Bootstrap Resampling

Overview and summary

Apply bootstrap resampling to the auto price data as follows:

Compare the difference of the bootstrap resampled mean of the log price of autos grouped by 1) aspiration and 2) fuel type. Use both numerical and graphical methods for your comparison. Are these means different within a 95% confidence interval? How do your conclusions compare to the results you obtained using the t-test last week?
Compare the differences of the bootstrap resampled mean of the log price of the autos grouped by body style. You will need to do this pair wise; e.g. between each possible pairing of body styles. Use both numerical and graphical methods for your comparison. Which pairs of means are different within a 95% confidence interval? How do your conclusions compare to the results you obtained from the ANOVA and Tukey’s HSD analysis you performed last week?

Source of the data can be found at : https://archive.ics.uci.edu/ml/machine-learning-databases/autos/imports-85.data

Note: Following packages are required to run the below report.

dplyr
simpleboot
repr
knitr

rm(list = ls())
require(dplyr)
require(simpleboot)
require(repr)
require(knitr)

setwd("C:\\Tejo\\DataScience\\UW_Datascience_Course\\350\\DataScience350-master\\Lecture5\\Assignment")

Data loading and preparation

read.auto = function(file = 'Automobile price data _Raw_.csv'){
        ## Read the csv file
        auto.price <- read.csv(file, header = TRUE, 
                               stringsAsFactors = FALSE)
        
        ## Coerce some character columns to numeric
        numcols <- c('price', 'bore', 'stroke', 'horsepower', 'peak.rpm')
        auto.price[, numcols] <- lapply(auto.price[, numcols], as.numeric)
        
        ## Remove cases or rows with missing values. In this case we keep the 
        ## rows which do not have nas. 
        auto.price[complete.cases(auto.price), ]
}
auto.price = read.auto()

#Compare and test Normality the distributions of price and log price
#- Use both a graphical method and a formal test.

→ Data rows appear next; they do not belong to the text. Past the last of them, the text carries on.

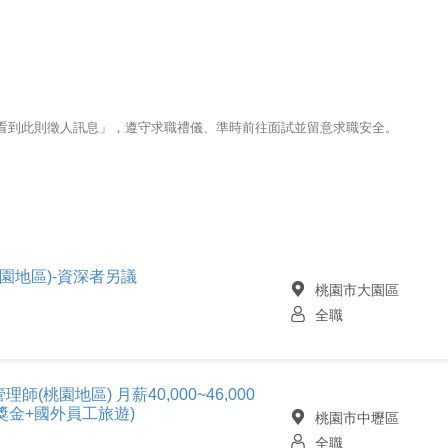
123看到此則徵人訊息」，遵守求職禮儀、準時前往面試並留意求職安全。
桃園地區)-資深者另議
桃園市大園區
全職
(桃園地區) 月薪40,000~46,000
獎金+國外員工旅遊)
桃園市中壢區
全職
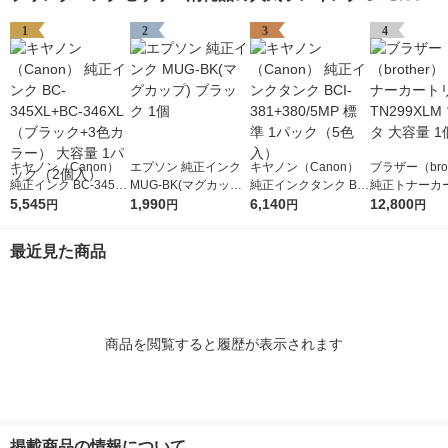
1
2
3
4
キヤノン（Canon）
エプソン 純正インク
キヤノン（Canon）
ブラザー（brot
純正インク BC-345XL
MUG-BK(マグカップ)
純正インクタンク BCI
純正トナーカ
+BC-346XL （ブラッ
5,545
ブラック 1個
1,990
-381+380/5MP 標準 1
6,140
ジ TN299XL
12,800
円
円
円
円
ク+3色カラー） 大容
パック（5色入）
タ 大容量 1個
量 1パック（2個入）
最近見た商品
商品を閲覧すると履歴が表示されます
掲載商品の情報について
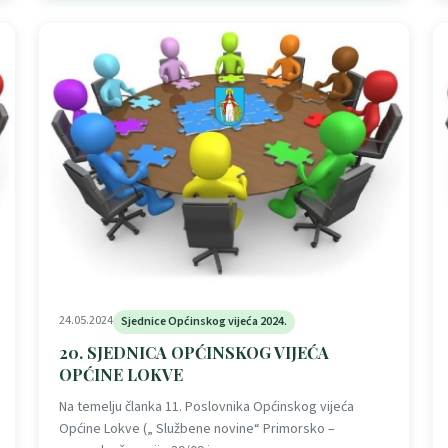
24.05.2024
Sjednice Općinskog vijeća 2024.
20. SJEDNICA OPĆINSKOG VIJEĆA
OPĆINE LOKVE
Na temelju članka 11. Poslovnika Općinskog vijeća
Općine Lokve („ Službene novine“ Primorsko –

read.auto <- auto.price[auto.price$drive.wheels != "4wd",c("fuel.type", 
                                                           "aspiration","drive.wheels" ,"price" ,
                                                           "num.of.doors", "body.style" )]

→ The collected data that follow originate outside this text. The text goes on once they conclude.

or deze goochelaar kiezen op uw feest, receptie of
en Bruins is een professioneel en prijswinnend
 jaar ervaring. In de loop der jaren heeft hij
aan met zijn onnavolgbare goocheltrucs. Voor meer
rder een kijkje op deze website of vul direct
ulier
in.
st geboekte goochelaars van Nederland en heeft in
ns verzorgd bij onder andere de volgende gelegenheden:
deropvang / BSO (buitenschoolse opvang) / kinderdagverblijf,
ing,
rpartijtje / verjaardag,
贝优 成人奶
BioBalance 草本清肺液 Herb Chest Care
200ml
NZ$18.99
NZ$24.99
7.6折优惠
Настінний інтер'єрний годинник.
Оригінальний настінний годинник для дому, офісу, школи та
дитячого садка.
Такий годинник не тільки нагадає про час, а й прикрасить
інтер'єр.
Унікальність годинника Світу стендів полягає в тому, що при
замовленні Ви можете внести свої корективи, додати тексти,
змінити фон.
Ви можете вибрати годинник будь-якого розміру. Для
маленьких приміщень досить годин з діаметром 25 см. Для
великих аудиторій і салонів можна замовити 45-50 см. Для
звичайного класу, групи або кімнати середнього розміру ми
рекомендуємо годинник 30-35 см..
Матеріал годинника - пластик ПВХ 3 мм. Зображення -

read.auto <- read.auto[read.auto$num.of.doors != "?", ]
read.auto$log.price <- log(read.auto$price)
read.auto$scaled.log.price <- scale(read.auto$log.price, center = TRUE, scale = TRUE)
read.auto$scaled.price <- scale(read.auto$price, center = TRUE, scale = TRUE)

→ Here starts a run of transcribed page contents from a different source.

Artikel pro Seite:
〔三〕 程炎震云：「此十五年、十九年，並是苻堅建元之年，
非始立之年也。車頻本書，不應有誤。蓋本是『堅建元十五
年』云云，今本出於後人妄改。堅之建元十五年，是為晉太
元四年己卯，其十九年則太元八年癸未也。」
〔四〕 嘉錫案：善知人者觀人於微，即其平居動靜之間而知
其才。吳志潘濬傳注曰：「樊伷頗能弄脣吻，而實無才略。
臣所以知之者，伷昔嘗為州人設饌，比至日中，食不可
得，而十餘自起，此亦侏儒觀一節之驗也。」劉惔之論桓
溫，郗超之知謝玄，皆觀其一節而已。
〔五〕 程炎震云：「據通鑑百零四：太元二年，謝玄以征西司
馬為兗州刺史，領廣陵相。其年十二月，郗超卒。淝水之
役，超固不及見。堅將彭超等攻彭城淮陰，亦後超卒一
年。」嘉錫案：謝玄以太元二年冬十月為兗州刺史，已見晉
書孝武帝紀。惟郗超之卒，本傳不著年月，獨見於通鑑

Lets start with the Question 1:

Compare the difference of the bootstrap resampled mean of the log price of autos grouped by 1) aspiration and 2) fuel type.
Use both numerical and graphical methods for your comparison. Are these means different within a 95% confidence interval?
How do your conclusions compare to the results you obtained using the t-test last week?

Lets create a reusable functions to plot.

plot.hist <- function(a, maxs, mins, cols = 'difference of means', nbins = 80, p = 0.05) {
        breaks = seq(maxs, mins, length.out = (nbins + 1))
        hist(a, breaks = breaks, main = paste('Histogram of', cols), xlab = cols)
        abline(v = mean(a), lwd = 4, col = 'red')
        abline(v = 0, lwd = 4, col = 'blue')
        abline(v = quantile(a, probs = p/2), lty = 3, col = 'red', lwd = 3)  
        abline(v = quantile(a, probs = (1 - p/2)), lty = 3, col = 'red', lwd = 3)
}

plot.diff <- function(a, cols = 'difference of means', nbins = 80, p = 0.05){
        maxs = max(a)
        mins = min(a)
        plot.hist(a, maxs, mins, cols = cols[1])
}

1a) Null Hypothesis: Significance of log price by aspiration. There is no log price difference with the aspiration (std vs turbo).

#options(repr.plot.width=6, repr.plot.height=4)

read.auto.aspiration.std = read.auto[read.auto$aspiration == 'std',]
read.auto.aspiration.turbo = read.auto[read.auto$aspiration == 'turbo',]

two.boot.mean = two.boot(read.auto.aspiration.std$scaled.log.price, read.auto.aspiration.turbo$scaled.log.price, mean, R = 100000)

Visualization - 1

plot.diff(two.boot.mean$t)

Conclusion: Based on the above visualization, we reject the null hypothesis.

1b) Null Hypothesis: Significance of log price by fuel type There is no log price difference with the fuel type (gas vs diesel).

read.auto.fuel.type.gas = read.auto[read.auto$fuel.type == 'gas',]
read.auto.fuel.type.diesel = read.auto[read.auto$fuel.type == 'diesel',]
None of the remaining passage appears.